Kevin Beatty On Interest Rates
Historically in Canada the Prime Lending Rate was set at 1.75% higher than The Bank of Canada’s Overnight Rate. That changed in 2008 as then Bank of Canada Governor Mark Carney was front loading the economic impacts of a global monetary crisis by lowering the overnight rate leaps and bounds. Carney and his staff at The BOC knew what was coming and began lowering rates in December 2007 at which time the overnight rate sat at 4.50% (Prime was 6.25%) by lowering rates by .25%.
So it began an interest rate decline that in this country is seen among most if not all economist as The Saving of an Economy. True to a point along with Mark Carney’s ability as Governor: however what also saved our banking system was the decision from a former Liberal Government and specifically Paul Martin, who told The Americans that Deregulating Banks was not in the best interest of Canadians. A story for another time………..
After the Rate announcement in December 2007, The Overnight Rate was set to 4.25 % and Prime was 6.00%. Big moves were on the way and Chartered Banks followed suit until December 2008 when Carney lowered the Overnight Rate from 2.25% to 1.50%. However The Big Banks only lowered Prime by .50% from 4:00% to 3:50%. The Bank of Canada continued to lower rates through 2009 until they reached the bottom in April when the Overnight Rate hit the bottom at .25% (Prime 2.25%).
The Overnight Rate and Prime sat there for 14 months and in June 2010 Governor Carney moved the rate up by .25 and did the same over the next 2 subsequent announcements, July and September.
Since September 2010 the Overnight Rate has sat at 1% and Prime at 3. Until earlier this week when now Bank of Canada Governor Stephen Poloz lowered The Overnight rate by .25, which surprised many, myself included.

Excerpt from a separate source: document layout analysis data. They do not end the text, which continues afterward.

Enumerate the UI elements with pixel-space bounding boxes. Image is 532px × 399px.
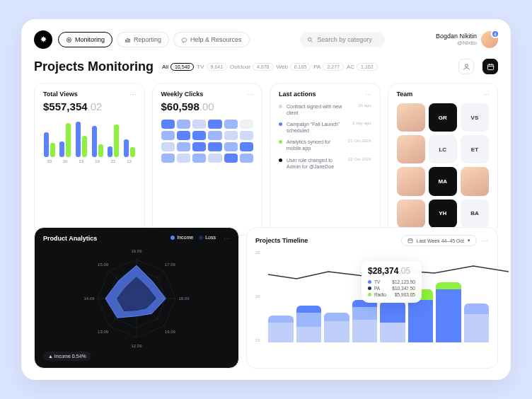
card-grid: Total Views ⋯ $557,354.02 202623192112 W… (34, 83, 498, 220)
action-item[interactable]: Analytics synced for mobile app21 Oct 20… (279, 139, 371, 151)
action-item[interactable]: Contract signed with new client1h ago (279, 103, 371, 116)
nav-tab-help-resources[interactable]: Help & Resources (173, 32, 250, 47)
filter-ac[interactable]: AC1,102 (347, 63, 378, 71)
team-initials[interactable]: LC (429, 135, 457, 163)
card-title: Last actions (279, 91, 371, 98)
heatmap-chart (161, 120, 254, 163)
svg-text:12.09: 12.09 (131, 344, 142, 348)
more-icon[interactable]: ⋯ (247, 91, 255, 98)
calendar-icon (407, 238, 413, 243)
notification-badge: 4 (491, 30, 499, 38)
nav-tab-monitoring[interactable]: Monitoring (58, 32, 112, 47)
team-initials[interactable]: YH (429, 200, 457, 228)
filter-row: All10,540TV9,641Outdoor4,870Web6,185PA2,… (162, 63, 450, 71)
users-icon-button[interactable] (458, 59, 474, 74)
timeline-bar[interactable] (268, 316, 294, 342)
team-initials[interactable]: VS (461, 103, 489, 132)
card-title: Projects Timeline (255, 237, 308, 244)
svg-rect-4 (129, 39, 130, 42)
more-icon[interactable]: ⋯ (481, 237, 489, 245)
legend-loss: Loss (205, 235, 216, 240)
topbar: MonitoringReportingHelp & Resources Sear… (34, 30, 498, 49)
team-avatar[interactable] (397, 103, 425, 132)
svg-text:15.09: 15.09 (98, 262, 109, 267)
action-item[interactable]: User role changed to Admin for @JaneDoe2… (279, 157, 371, 170)
chevron-down-icon: ▾ (468, 238, 470, 243)
logo-icon (39, 35, 48, 45)
timeline-bar[interactable] (324, 313, 349, 342)
legend: Income Loss (170, 235, 216, 240)
card-title: Team (397, 91, 490, 98)
search-icon (307, 37, 313, 43)
date-range-picker[interactable]: Last Week 44–45 Oct ▾ (401, 235, 477, 246)
svg-text:17.09: 17.09 (165, 262, 176, 267)
actions-list: Contract signed with new client1h agoCam… (279, 103, 371, 170)
team-avatar[interactable] (461, 167, 489, 195)
card-projects-timeline: Projects Timeline Last Week 44–45 Oct ▾ … (246, 227, 498, 369)
logo[interactable] (34, 30, 52, 49)
card-total-views: Total Views ⋯ $557,354.02 202623192112 (34, 83, 145, 236)
timeline-bar[interactable] (296, 306, 322, 342)
svg-text:14.09: 14.09 (83, 296, 95, 301)
team-grid: GRVSLCETMAYHBA (397, 103, 490, 228)
svg-rect-8 (487, 64, 493, 69)
user-menu[interactable]: Bogdan Nikitin @Nixtio 4 (436, 31, 498, 48)
card-last-actions: Last actions ⋯ Contract signed with new … (270, 83, 381, 236)
calendar-icon (487, 63, 495, 71)
bar-chart: 202623192112 (43, 120, 136, 163)
radar-chart: 16.0917.0918.0919.0912.0913.0914.0915.09 (43, 242, 230, 348)
weekly-clicks-value: $60,598.00 (161, 100, 254, 112)
team-avatar[interactable] (397, 200, 425, 228)
users-icon (463, 63, 470, 71)
more-icon[interactable]: ⋯ (129, 91, 137, 98)
legend-income: Income (177, 235, 193, 240)
nav-tabs: MonitoringReportingHelp & Resources (58, 32, 250, 47)
filter-outdoor[interactable]: Outdoor4,870 (230, 63, 273, 71)
date-range-label: Last Week 44–45 Oct (417, 238, 464, 243)
svg-text:13.09: 13.09 (98, 330, 109, 334)
svg-line-6 (311, 40, 313, 42)
svg-point-7 (465, 64, 468, 66)
team-avatar[interactable] (397, 167, 425, 195)
timeline-bar[interactable] (464, 303, 490, 342)
svg-rect-2 (126, 40, 127, 42)
card-title: Total Views (43, 91, 136, 98)
calendar-icon-button[interactable] (482, 59, 498, 74)
team-initials[interactable]: MA (429, 167, 457, 195)
app-window: MonitoringReportingHelp & Resources Sear… (21, 19, 511, 380)
card-weekly-clicks: Weekly Clicks ⋯ $60,598.00 (152, 83, 263, 236)
svg-text:18.09: 18.09 (178, 296, 190, 301)
card-team: Team ⋯ GRVSLCETMAYHBA (388, 83, 499, 236)
team-initials[interactable]: BA (461, 200, 489, 228)
avatar[interactable]: 4 (481, 31, 498, 48)
card-product-analytics: Product Analytics Income Loss ⋯ 16.0917.… (34, 227, 239, 369)
income-badge: ▲ Income 0.54% (43, 352, 91, 361)
team-initials[interactable]: GR (429, 103, 457, 132)
filter-pa[interactable]: PA2,277 (313, 63, 344, 71)
timeline-bar[interactable] (380, 301, 405, 342)
timeline-bar[interactable] (352, 300, 378, 342)
filter-all[interactable]: All10,540 (162, 63, 194, 71)
card-title: Weekly Clicks (161, 91, 254, 98)
team-avatar[interactable] (397, 135, 425, 163)
subheader: Projects Monitoring All10,540TV9,641Outd… (34, 59, 498, 74)
team-initials[interactable]: ET (461, 135, 489, 163)
svg-point-1 (69, 39, 70, 40)
nav-tab-reporting[interactable]: Reporting (117, 32, 169, 47)
more-icon[interactable]: ⋯ (365, 91, 373, 98)
svg-text:16.09: 16.09 (131, 249, 142, 253)
row-2: Product Analytics Income Loss ⋯ 16.0917.… (34, 227, 498, 369)
search-placeholder: Search by category (317, 36, 372, 43)
timeline-chart: 252015 $28,374.05TV$12,123.50PA$10,347.5… (255, 250, 489, 342)
action-item[interactable]: Campaign "Fall Launch" scheduled2 day ag… (279, 121, 371, 134)
filter-tv[interactable]: TV9,641 (197, 63, 227, 71)
svg-rect-3 (127, 38, 129, 42)
svg-point-5 (308, 37, 312, 41)
search-input[interactable]: Search by category (300, 32, 385, 47)
filter-web[interactable]: Web6,185 (277, 63, 311, 71)
total-views-value: $557,354.02 (43, 100, 136, 112)
timeline-bar[interactable] (436, 282, 461, 342)
svg-text:19.09: 19.09 (165, 330, 176, 334)
more-icon[interactable]: ⋯ (482, 91, 490, 98)
user-handle: @Nixtio (436, 40, 477, 47)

I believed that the lowering would have occurred last year sometime after the 2 quarter, but as we begin a new year and quarter Poloz surprises everyone with this move.
But what does it mean; history shows that The Chartered Banks do not have to follow The BOC by lowering Prime. Will they? I believe that that Big Banks are interest in Shareholders and Shareholders Value. So maybe not, (TD was quick to say no way on Wednesday) we may have word one way or another on other Banks by the end of the week. With Oil’s slide along with the Loonie our Eastern manufacturing partners are happy once again, but it won’t be for long. Oil will come back as will the Loonie. As for interest rates enjoy the cheap money it’s going to be here for some time to come.
Kevin Beatty BComm
Mortgage Broker
Dominion Lending BCLender.ca
Comments
Didn’t work for the Japanese , it isnt going to work here . Steve doesn’t have a clue what to do . He’s a fossil fool . The USA is steaming ahead at 5% and we are bleeding jobs .” Doing the same thing ,over and over . Then expecting a different out come is the definition of insanity ” Albert Einstein .
Harper bases his whole economic policy since becoming Prime Minister on fueling the bankster ponzi with ever lower interest rates. Its a foolish trickle down ideology where banksters get the bailout and pensioners essentially get taxed on their savings unless they switch to much riskier stocks in a time of huge debt driving stock market bubbles.
Last week Switzerland ended their peg to the dollar and Euro causing their currency to go up in value over 50% in a matter of hours. This hurt Swiss exports, but it was better than the currency tax of staying pegged to the Euro at a time when the EU was about to announce massive ‘quantitative easing’. When you print fiat money from thin air it devalues the currency, which is good for those carrying big debts, but is devastating for pensioners… its directing inflation to the most vulnerable and being able to avoid even calling it inflation because inflation of the monetary supply is called quantitative easing rather than a devaluation of the currency.
So today the EU announced they will be printing $80 Billion dollars a month in funny money fiat currency backed by nothing… the EU will be using this $80 Billion per month to buy ‘assets’ meaning the debt contracts of European banks so as to float them and have the tax payers buy all the bad debts from the banks in the idea that if the tax payer prints money to buy bad debts from banks, then the banks will be more solvent to enter more profitable business activities and some economic activity will trickle down to main street.
Its social credit welfare for banksters, and austerity for the working middle class who have to pay for supporting the 1% gambling habits.
The Bank of Canada with its interest rate cut was aiming to devalue the Canadian dollar at a time when the EU was ramping up the printing press thereby devaluing their own currency. Clearly the goal here is to see who can devalue their currency more to capture export markets. Its not good economic policy at all, but its all Harper knows since becoming Prime Minister.
At a time when Canadians should be putting money into savings that can be used for productive investments, and a time when we have a wave of retirees looking to get a living wage return on their secure bonds… we have a government that is waging a currency war with record low interest rates to prop up banksters that gambled and created a debt ponzi market they can only avoid from popping by devaluing the currency with printing presses that give them access to ever cheaper credit.
This kind of self serving economic policy should be criminal IMO.